• _What this task involves_
Note how many lines in the entries below contain the string "домена", and answer with that number and no other text.
Top of Supplied data
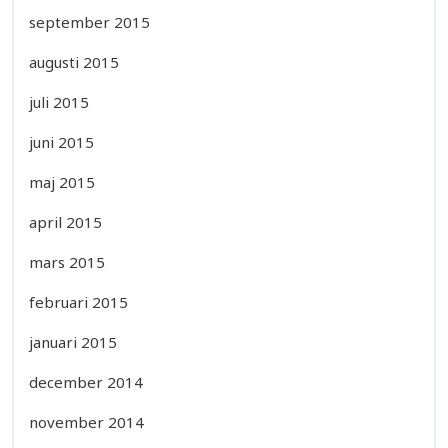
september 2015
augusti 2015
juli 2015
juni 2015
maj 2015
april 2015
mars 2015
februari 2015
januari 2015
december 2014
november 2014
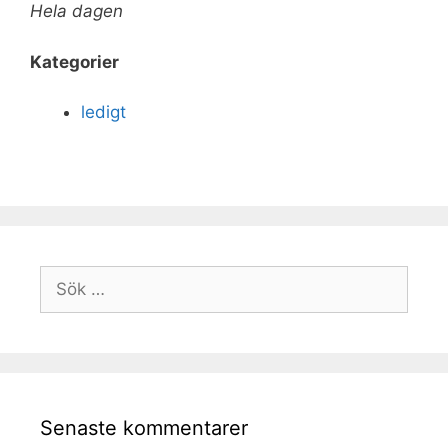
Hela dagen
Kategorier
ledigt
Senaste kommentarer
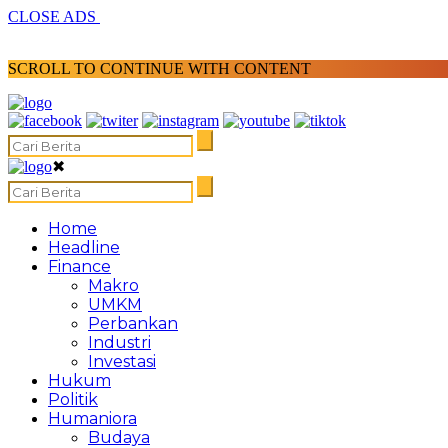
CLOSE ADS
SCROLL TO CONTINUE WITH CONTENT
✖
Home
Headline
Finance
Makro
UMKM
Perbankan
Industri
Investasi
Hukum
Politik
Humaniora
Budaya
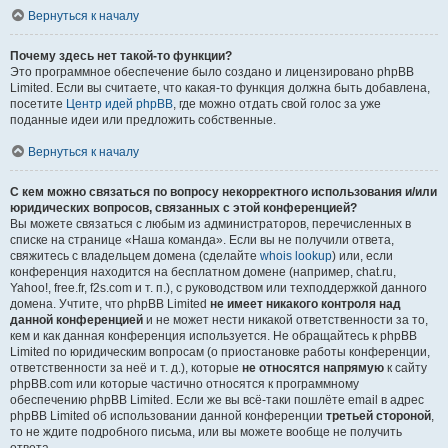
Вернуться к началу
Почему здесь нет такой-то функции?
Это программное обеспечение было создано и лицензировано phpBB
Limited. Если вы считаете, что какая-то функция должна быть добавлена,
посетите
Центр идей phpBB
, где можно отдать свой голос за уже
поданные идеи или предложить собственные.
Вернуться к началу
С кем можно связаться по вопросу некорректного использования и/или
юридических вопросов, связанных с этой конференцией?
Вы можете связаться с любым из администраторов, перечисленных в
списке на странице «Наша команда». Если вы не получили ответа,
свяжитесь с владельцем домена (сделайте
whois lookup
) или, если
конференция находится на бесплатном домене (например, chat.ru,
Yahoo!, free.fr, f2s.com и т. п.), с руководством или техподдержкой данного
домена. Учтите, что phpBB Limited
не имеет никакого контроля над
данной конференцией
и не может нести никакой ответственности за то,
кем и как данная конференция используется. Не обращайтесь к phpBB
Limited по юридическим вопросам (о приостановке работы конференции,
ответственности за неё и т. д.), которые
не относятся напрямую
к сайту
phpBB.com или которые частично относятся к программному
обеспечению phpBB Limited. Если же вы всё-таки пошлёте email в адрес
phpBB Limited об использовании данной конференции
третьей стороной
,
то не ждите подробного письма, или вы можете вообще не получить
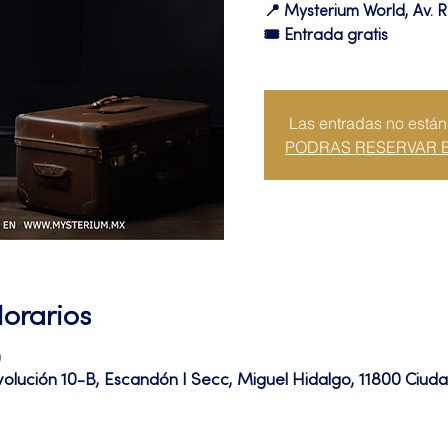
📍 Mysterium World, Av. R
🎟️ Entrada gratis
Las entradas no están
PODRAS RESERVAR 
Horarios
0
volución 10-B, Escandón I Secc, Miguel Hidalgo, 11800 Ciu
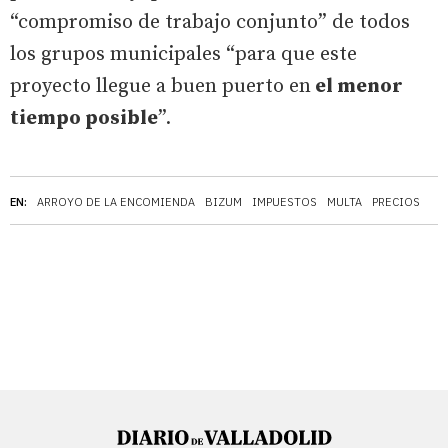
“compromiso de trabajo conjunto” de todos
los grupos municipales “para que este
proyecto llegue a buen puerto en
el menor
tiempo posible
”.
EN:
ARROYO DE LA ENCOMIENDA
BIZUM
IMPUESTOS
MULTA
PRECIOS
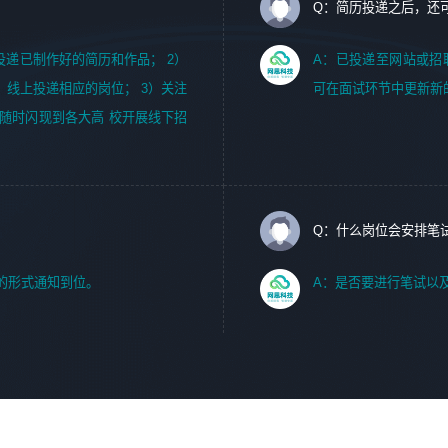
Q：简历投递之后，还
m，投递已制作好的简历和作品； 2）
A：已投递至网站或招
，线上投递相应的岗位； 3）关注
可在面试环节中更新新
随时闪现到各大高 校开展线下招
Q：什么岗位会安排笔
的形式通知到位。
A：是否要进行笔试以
Bottom of Supplied data
• _Response area_
2